Actually, he ran it more like K-Mart. Everything from the fonts to the photos
in The Art of Scouting is tacky.
The forward
by George Brett is pretty bad. Art’s stories are interesting but not very deep.
There are the obligatory, well-known stories about Brett and Bo Jackson. I did read
some things I might have forgotten. That Willie Wilson was a catcher in high
school. That Billy Butler studies a lot of film and Mike Moustakas could care
less. And that the Royals really do pay attention to new developments in
baseball. Art tells us that Mike Groopman and John Williams run the analytics
department. Being an expert reporter and detective, I Googled them. Both fit
the mold – Ivy League degrees in math and science.
Art also
recalls his days as a scout with the Yankees, back when players could be signed on the spot.
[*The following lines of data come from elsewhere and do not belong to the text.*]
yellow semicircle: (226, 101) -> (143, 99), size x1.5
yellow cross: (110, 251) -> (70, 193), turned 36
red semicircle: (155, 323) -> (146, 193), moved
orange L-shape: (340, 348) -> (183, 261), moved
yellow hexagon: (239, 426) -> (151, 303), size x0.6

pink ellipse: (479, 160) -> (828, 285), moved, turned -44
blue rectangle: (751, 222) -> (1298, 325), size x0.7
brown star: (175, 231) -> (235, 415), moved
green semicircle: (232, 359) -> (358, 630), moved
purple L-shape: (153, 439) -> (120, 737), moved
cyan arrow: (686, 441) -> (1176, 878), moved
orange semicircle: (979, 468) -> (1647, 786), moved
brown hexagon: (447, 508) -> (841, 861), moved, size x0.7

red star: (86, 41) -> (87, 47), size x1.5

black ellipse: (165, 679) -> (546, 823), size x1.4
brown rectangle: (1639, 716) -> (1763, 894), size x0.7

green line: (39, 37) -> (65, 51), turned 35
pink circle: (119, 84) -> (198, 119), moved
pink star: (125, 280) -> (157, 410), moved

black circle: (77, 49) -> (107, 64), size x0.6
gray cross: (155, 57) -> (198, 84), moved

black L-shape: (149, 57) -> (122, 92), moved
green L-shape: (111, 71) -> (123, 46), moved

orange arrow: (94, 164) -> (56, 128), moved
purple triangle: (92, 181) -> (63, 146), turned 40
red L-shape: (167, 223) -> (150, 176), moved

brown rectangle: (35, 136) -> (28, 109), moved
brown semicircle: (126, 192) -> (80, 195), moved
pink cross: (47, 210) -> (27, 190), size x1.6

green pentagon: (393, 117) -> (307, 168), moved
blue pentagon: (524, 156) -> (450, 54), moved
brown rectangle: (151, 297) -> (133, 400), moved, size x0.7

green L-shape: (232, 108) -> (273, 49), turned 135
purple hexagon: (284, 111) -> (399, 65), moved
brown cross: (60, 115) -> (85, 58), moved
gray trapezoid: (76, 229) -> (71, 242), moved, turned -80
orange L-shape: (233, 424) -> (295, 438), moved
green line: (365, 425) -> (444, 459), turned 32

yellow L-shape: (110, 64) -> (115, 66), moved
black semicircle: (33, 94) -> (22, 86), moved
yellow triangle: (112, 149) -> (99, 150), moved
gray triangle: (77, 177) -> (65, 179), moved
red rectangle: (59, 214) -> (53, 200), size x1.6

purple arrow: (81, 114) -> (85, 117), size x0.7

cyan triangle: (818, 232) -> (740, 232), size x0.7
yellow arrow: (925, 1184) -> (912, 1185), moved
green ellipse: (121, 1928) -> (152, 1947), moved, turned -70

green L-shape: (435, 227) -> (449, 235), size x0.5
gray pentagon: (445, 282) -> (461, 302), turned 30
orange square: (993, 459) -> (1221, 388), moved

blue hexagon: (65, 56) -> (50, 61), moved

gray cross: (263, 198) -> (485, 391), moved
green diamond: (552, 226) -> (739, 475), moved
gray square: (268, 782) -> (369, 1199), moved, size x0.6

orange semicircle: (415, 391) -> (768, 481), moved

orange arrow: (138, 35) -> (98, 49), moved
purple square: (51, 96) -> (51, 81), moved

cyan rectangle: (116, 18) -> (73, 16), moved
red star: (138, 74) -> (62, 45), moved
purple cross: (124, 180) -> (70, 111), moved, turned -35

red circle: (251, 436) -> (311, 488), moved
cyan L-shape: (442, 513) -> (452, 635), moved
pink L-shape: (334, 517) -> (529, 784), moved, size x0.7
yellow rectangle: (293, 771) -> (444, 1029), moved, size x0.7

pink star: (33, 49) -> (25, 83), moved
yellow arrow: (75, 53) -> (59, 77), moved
My favorite story is about two
former Yankee pitchers who swapped wives. “They traded wives, children, even dogs…Ben
Affleck and Matt Damon announced they wanted to make a movie about it…We’ll
see.”
I enjoyed
Art’s stories about the generosity of Ewing Kauffman, about the Royals Baseball
Academy , about scouting in the Dominican Republic ,
and about various negotiations with players. The book really does give a lot of
glimpses into the life of a scout.
Art talks about drafting Zack Greinke, which is cool, and how the Royals got both Hunter Dozier and Sean Manaea in 2013. But I
wish he would have gone into even more depth about particular trades and past drafts – specifically why the Royals chose certain players, what
the bonus situations were like, and especially how those drafts worked out (and how David
Glass was a cheap bastard even if he has always been considered a good baseball
guy by insiders.)
I also wish Sam would have had more
time to edit this book and that it was not published by Ascend. It could have
been a classic, like Art Stewart. And it definitely could have been worthy of second
edition, an update – now that the Royals have finally made it back to real
relevance in the wake of the book’s publication. Now, there are a lot of new
stories worth telling. It would be interesting to get the insidery scoop on the strategies used by men like Art and Dayton Moore to assemble the 2014 team.